WHAT IS NEEDED: The answer is a number and only a number: how many lines of the data include the string "Login"?

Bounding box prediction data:
====
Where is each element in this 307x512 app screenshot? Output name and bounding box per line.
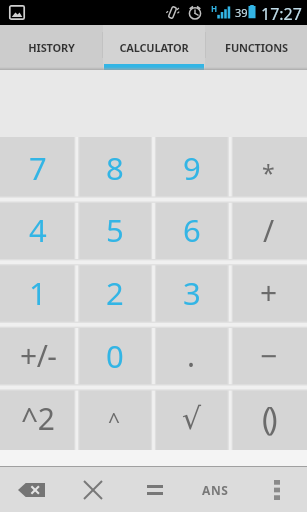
button[interactable]: Equals — [124, 467, 185, 512]
button[interactable]: ANS — [185, 467, 246, 512]
staticText: 6 — [183, 209, 201, 251]
staticText: 1 — [29, 272, 47, 314]
button[interactable]: 5 — [76, 199, 153, 261]
button[interactable]: Clear — [62, 467, 124, 512]
button[interactable]: √ — [153, 387, 230, 450]
button[interactable]: 3 — [153, 261, 230, 324]
staticText: CALCULATOR — [119, 40, 189, 55]
button[interactable]: 0 — [76, 324, 153, 387]
staticText: − — [260, 335, 278, 376]
staticText: √ — [182, 401, 202, 436]
staticText: ANS — [202, 482, 229, 498]
button[interactable]: 8 — [76, 137, 153, 199]
staticText: 3 — [183, 272, 201, 314]
staticText: . — [187, 335, 196, 376]
staticText: * — [262, 157, 275, 188]
button[interactable]: 4 — [0, 199, 76, 261]
staticText: HISTORY — [28, 40, 75, 55]
button[interactable]: 9 — [153, 137, 230, 199]
button[interactable]: More options — [246, 467, 307, 512]
button[interactable]: 1 — [0, 261, 76, 324]
staticText: H — [211, 3, 218, 14]
button[interactable]: 6 — [153, 199, 230, 261]
button[interactable]: . — [153, 324, 230, 387]
staticText: / — [263, 210, 275, 251]
staticText: + — [260, 272, 278, 313]
staticText: +/- — [20, 335, 57, 376]
staticText: 5 — [106, 209, 124, 251]
button[interactable]: ^2 — [0, 387, 76, 450]
staticText: 4 — [29, 209, 47, 251]
button[interactable]: CALCULATOR — [103, 25, 205, 70]
staticText: ^2 — [21, 398, 55, 439]
button[interactable]: ^ — [76, 387, 153, 450]
staticText: 2 — [106, 272, 124, 314]
button[interactable]: + — [230, 261, 307, 324]
button[interactable]: HISTORY — [0, 25, 103, 70]
button[interactable]: 7 — [0, 137, 76, 199]
button[interactable]: − — [230, 324, 307, 387]
staticText: 17:27 — [261, 3, 302, 25]
staticText: 7 — [29, 147, 47, 189]
button[interactable]: 2 — [76, 261, 153, 324]
staticText: () — [262, 397, 275, 441]
button[interactable]: +/- — [0, 324, 76, 387]
staticText: 39 — [235, 5, 248, 20]
button[interactable]: FUNCTIONS — [205, 25, 307, 70]
staticText: 8 — [106, 147, 124, 189]
staticText: 0 — [106, 335, 124, 377]
staticText: FUNCTIONS — [225, 40, 288, 55]
button[interactable]: () — [230, 387, 307, 450]
button[interactable]: Backspace — [0, 467, 62, 512]
button[interactable]: / — [230, 199, 307, 261]
staticText: ^ — [108, 407, 121, 436]
button[interactable]: * — [230, 137, 307, 199]
staticText: 9 — [183, 147, 201, 189]
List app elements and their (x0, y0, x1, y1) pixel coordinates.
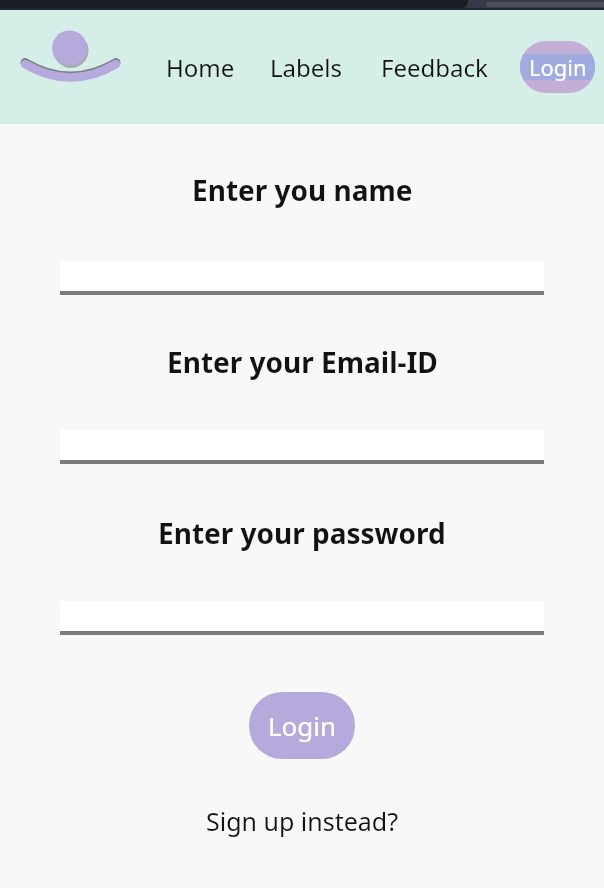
button[interactable]: Login (520, 41, 595, 93)
staticText: Login (529, 52, 587, 82)
staticText: Enter your Email-ID (167, 343, 438, 381)
button[interactable]: Labels (270, 51, 343, 84)
staticText: Home (166, 51, 235, 84)
staticText: Login (268, 708, 337, 743)
button[interactable]: Home (166, 51, 235, 84)
staticText: Enter your password (158, 514, 446, 552)
button[interactable]: Login (249, 692, 355, 759)
staticText: Enter you name (192, 171, 413, 209)
staticText: Feedback (381, 51, 488, 84)
button[interactable]: Sign up instead? (206, 804, 399, 838)
staticText: Labels (270, 51, 343, 84)
button[interactable] (0, 10, 140, 120)
staticText: Sign up instead? (206, 804, 399, 838)
button[interactable]: Feedback (381, 51, 488, 84)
====
RESULT: 4